Your write statement makes use of the same feature; you might have discovered this for yourself if you had written out the elements in loops with the indices printed too.
The idiomatic Fortran way of reading an array and controlling the order in which elements are placed into the array, is to include an implied-do loop in the read statement, like this:
READ(UNIT=10, FMT='(5I4)', iostat=reason) ((SMALL(row,col), col = 1,numCol), row=1,numRow)
You can also use this approach in write statements.
You should also study your compiler documentation carefully and determine how to switch on warnings for all non-standard features.
Adding to what High Performance Mark wrote...
If you want to use commas to separate the numbers, then you should use list-directed IO rather than formatted IO. (Sometimes this is called format-free IO, but that non-standard term is easy to confuse with binary IO). This is easier to use since you don't have to arrange the numbers precisely in columns and can separate them with spaces or commas. The read is simply "read (10, *) variables"
But sticking to formatted IO, here is some sample code:
program demo1
implicit none
integer, dimension (2,5) :: small
integer :: irow, jcol
open ( unit=10, file='boundary.txt', access='sequential', form='formatted' )

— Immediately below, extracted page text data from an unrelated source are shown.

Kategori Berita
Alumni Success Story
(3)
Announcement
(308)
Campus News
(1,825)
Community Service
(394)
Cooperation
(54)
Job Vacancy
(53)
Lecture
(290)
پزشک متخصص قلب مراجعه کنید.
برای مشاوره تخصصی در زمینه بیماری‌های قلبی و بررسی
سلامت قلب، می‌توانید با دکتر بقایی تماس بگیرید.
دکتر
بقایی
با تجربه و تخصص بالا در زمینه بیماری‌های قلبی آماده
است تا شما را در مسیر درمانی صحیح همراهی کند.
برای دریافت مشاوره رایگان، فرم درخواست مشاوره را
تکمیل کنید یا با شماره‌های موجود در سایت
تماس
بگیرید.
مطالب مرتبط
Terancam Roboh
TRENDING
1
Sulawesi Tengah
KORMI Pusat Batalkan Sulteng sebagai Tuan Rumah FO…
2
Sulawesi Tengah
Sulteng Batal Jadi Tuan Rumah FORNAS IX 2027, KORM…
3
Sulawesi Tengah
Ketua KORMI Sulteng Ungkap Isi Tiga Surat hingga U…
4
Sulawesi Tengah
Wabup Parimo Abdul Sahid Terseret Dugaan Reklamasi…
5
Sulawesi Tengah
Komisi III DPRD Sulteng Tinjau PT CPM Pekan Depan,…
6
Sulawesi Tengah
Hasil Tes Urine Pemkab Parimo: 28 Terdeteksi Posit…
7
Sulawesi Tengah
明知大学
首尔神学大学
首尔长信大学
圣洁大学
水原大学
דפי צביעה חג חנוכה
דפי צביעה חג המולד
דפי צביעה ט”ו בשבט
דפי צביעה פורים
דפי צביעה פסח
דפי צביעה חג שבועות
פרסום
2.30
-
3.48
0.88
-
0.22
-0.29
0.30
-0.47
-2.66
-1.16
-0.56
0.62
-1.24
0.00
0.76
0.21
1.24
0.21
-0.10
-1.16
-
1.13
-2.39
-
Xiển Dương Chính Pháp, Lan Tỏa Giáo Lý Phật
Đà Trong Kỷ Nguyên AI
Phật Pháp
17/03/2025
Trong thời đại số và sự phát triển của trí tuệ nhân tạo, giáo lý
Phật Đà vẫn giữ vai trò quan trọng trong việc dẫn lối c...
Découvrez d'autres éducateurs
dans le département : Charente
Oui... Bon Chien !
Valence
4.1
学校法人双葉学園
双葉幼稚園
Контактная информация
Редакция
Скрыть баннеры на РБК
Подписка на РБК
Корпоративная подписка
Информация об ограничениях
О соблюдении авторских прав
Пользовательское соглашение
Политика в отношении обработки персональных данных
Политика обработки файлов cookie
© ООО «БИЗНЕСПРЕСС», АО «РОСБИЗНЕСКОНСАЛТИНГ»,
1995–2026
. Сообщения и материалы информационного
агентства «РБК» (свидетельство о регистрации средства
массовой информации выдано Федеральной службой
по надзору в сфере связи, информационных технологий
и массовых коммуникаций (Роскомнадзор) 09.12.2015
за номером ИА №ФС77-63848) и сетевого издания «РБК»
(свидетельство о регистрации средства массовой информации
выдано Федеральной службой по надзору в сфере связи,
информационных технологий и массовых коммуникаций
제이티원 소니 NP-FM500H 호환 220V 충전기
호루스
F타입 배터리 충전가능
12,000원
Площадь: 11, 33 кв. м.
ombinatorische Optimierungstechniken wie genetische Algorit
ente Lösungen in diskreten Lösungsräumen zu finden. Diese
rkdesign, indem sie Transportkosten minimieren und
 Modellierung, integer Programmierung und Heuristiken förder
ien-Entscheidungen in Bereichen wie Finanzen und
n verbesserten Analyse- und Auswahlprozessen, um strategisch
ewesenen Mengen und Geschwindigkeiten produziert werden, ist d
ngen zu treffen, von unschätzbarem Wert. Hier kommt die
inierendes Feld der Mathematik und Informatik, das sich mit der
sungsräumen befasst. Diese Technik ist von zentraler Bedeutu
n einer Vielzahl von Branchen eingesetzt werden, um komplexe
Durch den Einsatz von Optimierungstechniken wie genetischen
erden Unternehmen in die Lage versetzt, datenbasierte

do irow=1, ubound (small, 1)
read (10, '(5I4)') (small (irow, jcol), jcol=1, ubound (small, 2))
end do
write (*, '( / "small (1,2) =", I2, " and small (2,1)=", I2 )' ) small (1,2), small (2,1)
end program demo1
Using the I4 formatted read, the data need to be in columns:
12341234123412341234
11 12 13 14 15
21 22 23 24 25
The data file shouldn't contain the first row "1234..." -- that is in the example to make the alignment required for the format 5I4 clear.

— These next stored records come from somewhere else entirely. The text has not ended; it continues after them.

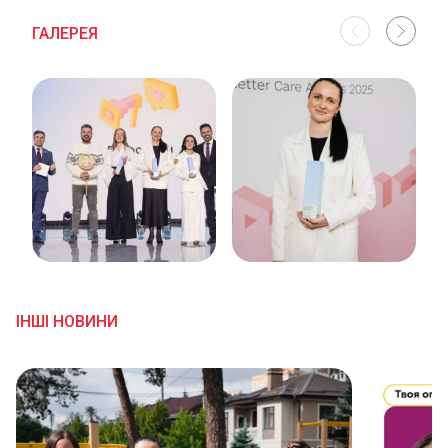
ГАЛЕРЕЯ
ІНШІ НОВИНИ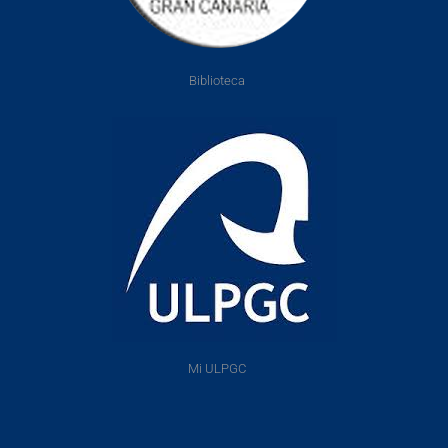
Biblioteca
Mi ULPGC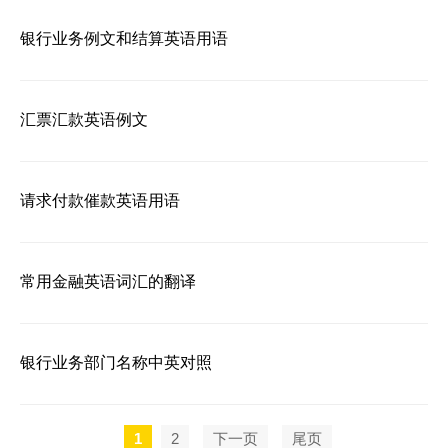
银行业务例文和结算英语用语
汇票汇款英语例文
请求付款催款英语用语
常用金融英语词汇的翻译
银行业务部门名称中英对照
1
2
下一页
尾页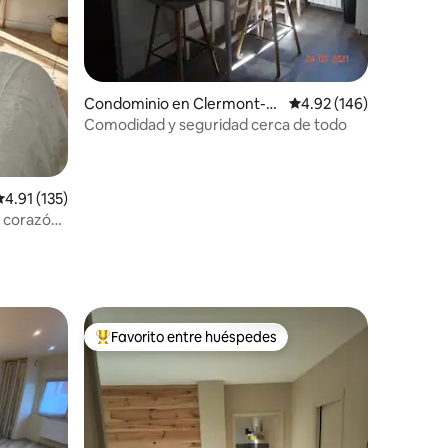
Condominio en Clermont-F
Calificación promedio: 
4.92 (146)
errand
Comodidad y seguridad cerca de todo
iones
alificación promedio: 4.91 de 5; 135 evaluaciones
4.91 (135)
l corazón
Favorito entre huéspedes
De los mejores en Favorito entre huéspedes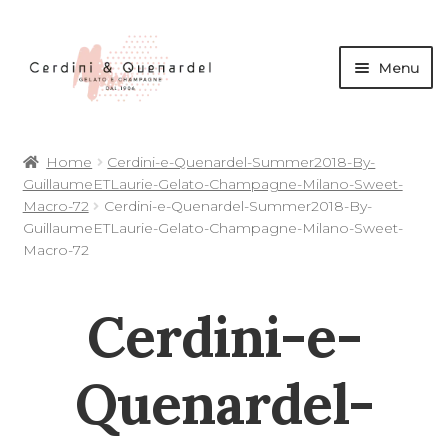
Menu
andi
Home
Cerdini-e-Quenardel-Summer2018-By-
nu
GuillaumeETLaurie-Gelato-Champagne-Milano-Sweet-
d
Macro-72
Cerdini-e-Quenardel-Summer2018-By-
andi
GuillaumeETLaurie-Gelato-Champagne-Milano-Sweet-
Macro-72
nu
d
Cerdini-e-
andi
andi
nu
Quenardel-
d
nu
d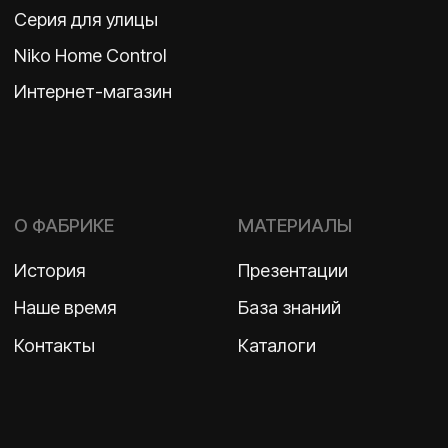
ООО «Бельгийская электротехника»
ИНН 7710498979 ОГРН 1157746609350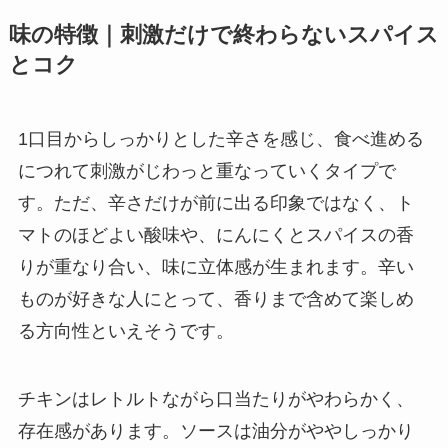
味の特徴｜刺激だけで終わらないスパイス
とコク
1口目からしっかりとした辛さを感じ、食べ進める
につれて刺激がじわっと重なっていくタイプで
す。ただ、辛さだけが前に出る印象ではなく、ト
マトのほどよい酸味や、にんにくとスパイスの香
りが重なり合い、味に立体感が生まれます。辛い
ものが好きな人にとって、香りまで含めて楽しめ
る方向性といえそうです。
チキンはレトルトながら口当たりがやわらかく、
存在感があります。ソースは油分がややしっかり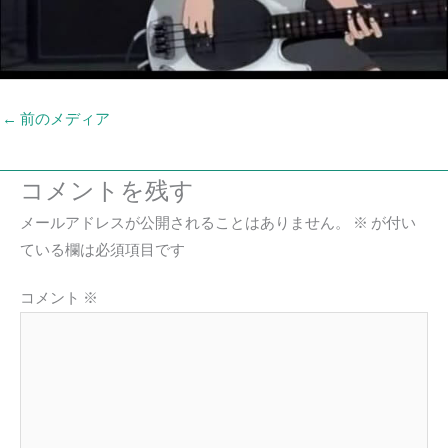
←
前のメディア
コメントを残す
メールアドレスが公開されることはありません。
※
が付い
ている欄は必須項目です
コメント
※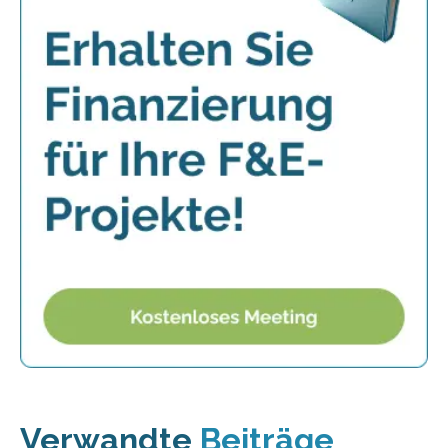
Verwandte
Beiträge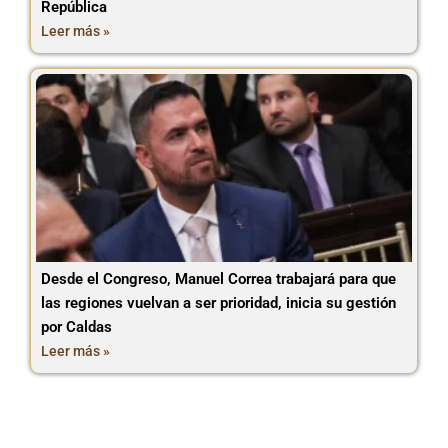
República
Leer más »
Desde el Congreso, Manuel Correa trabajará para que
las regiones vuelvan a ser prioridad, inicia su gestión
por Caldas
Leer más »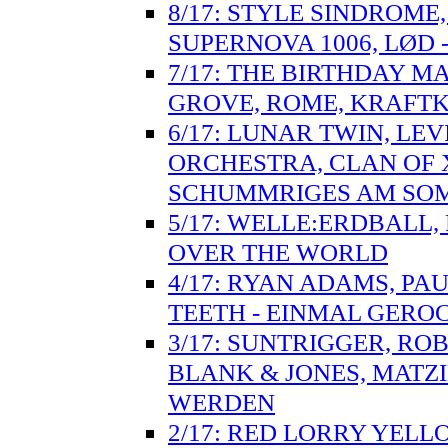
8/17: STYLE SINDROME,
SUPERNOVA 1006, LØD 
7/17: THE BIRTHDAY M
GROVE, ROME, KRAFTK
6/17: LUNAR TWIN, LEV
ORCHESTRA, CLAN OF 
SCHUMMRIGES AM SO
5/17: WELLE:ERDBALL, 
OVER THE WORLD
4/17: RYAN ADAMS, PA
TEETH - EINMAL GERO
3/17: SUNTRIGGER, ROB
BLANK & JONES, MATZ
WERDEN
2/17: RED LORRY YELLO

With my example program, there is an outer do loop for irow and an "implied do loop" as part of the read statement. You could also eliminate the outer do loop and use two implied do loops on the read statement, as High Performance Mark showed. In this case, if you kept the format specification (5I4), it would get reused to read the second line -- this is called format reversion. (On a more complicated format, one needs to read the rules to understand which part of the format is reused in format reversion.) This is standard, and has been so at least since FORTRAN 77 and probably FORTRAN IV. (Of course, the declarations and style of my example are Fortran 90).

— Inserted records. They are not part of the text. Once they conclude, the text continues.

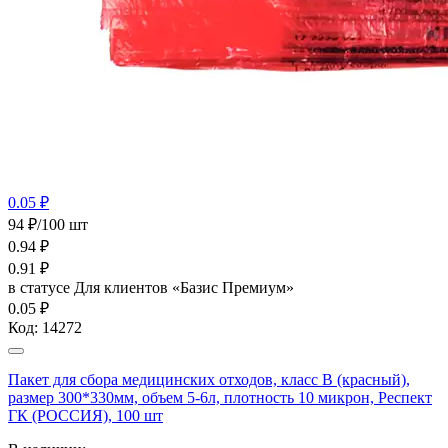
0.05 ₽
94 ₽/100 шт
0.94
₽
0.91
₽
в статусе
Для клиентов «Базис Премиум»
0.05 ₽
Код:
14272
Пакет для сбора медицинских отходов, класс В (красный),
размер 300*330мм, объем 5-6л, плотность 10 микрон, Респект
ГК (РОССИЯ), 100 шт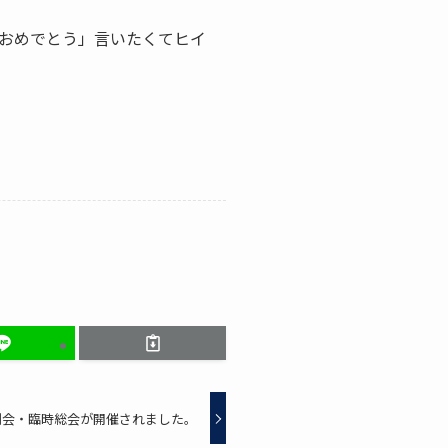
おめでとう」言いたくてヒイ
例会・臨時総会が開催されました。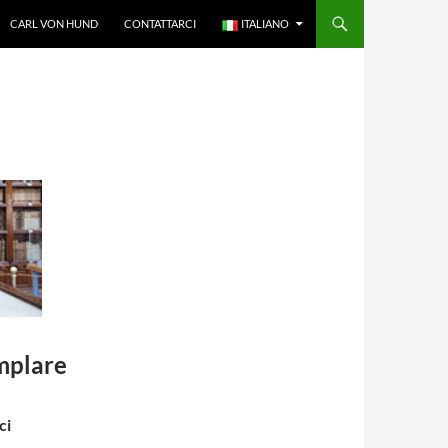
CARL VON HUND
CONTATTARCI
ITALIANO
emplare
ci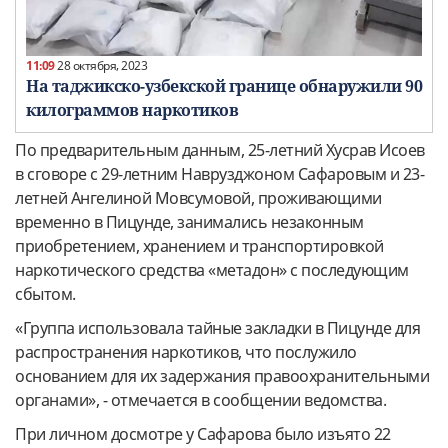
11:09
28 октября, 2023
На таджикско-узбекской границе обнаружили 90
килограммов наркотиков
По предварительным данным, 25-летний Хусрав Исоев
в сговоре с 29-летним Наврузджоном Сафаровым и 23-
летней Ангелиной Мовсумовой, проживающими
временно в Пицунде, занимались незаконным
приобретением, хранением и транспортировкой
наркотического средства «метадон» с последующим
сбытом.
«Группа использовала тайные закладки в Пицунде для
распространения наркотиков, что послужило
основанием для их задержания правоохранительными
органами», - отмечается в сообщении ведомства.
При личном досмотре у Сафарова было изъято 22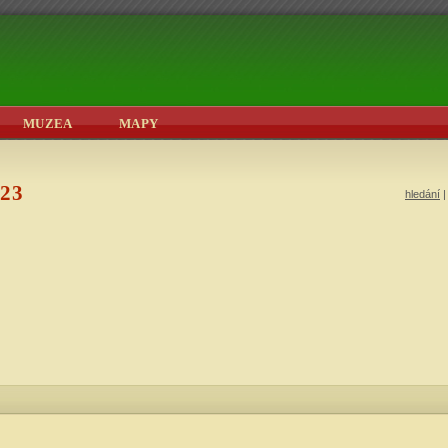
MUZEA
MAPY
023
hledání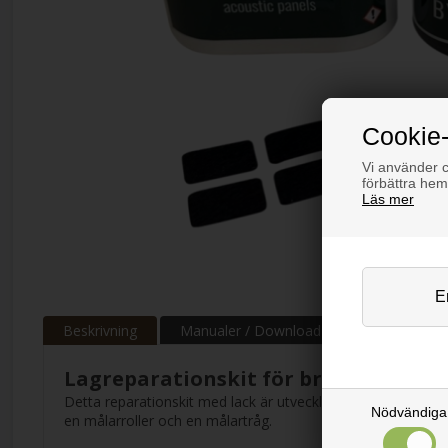
Cookie-
Vi använder co
förbättra hem
Läs mer
Beskrivning
Manualer / Download
Lagreparationskit för brandhämman
Detta reparationskit med lack är utvecklat för att försegla
Nödvändiga
en målarroller och en målartråg.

I used "ubound" so that you neither have to carry around variables storing the dimensions of the array, nor use specific numeric values. The later method can cause problems if you later decide to change the dimension of the array -- then you have to hunt down all of the specific values (here 2 and 5) and change them.
There is no need for a rewind after an open statement.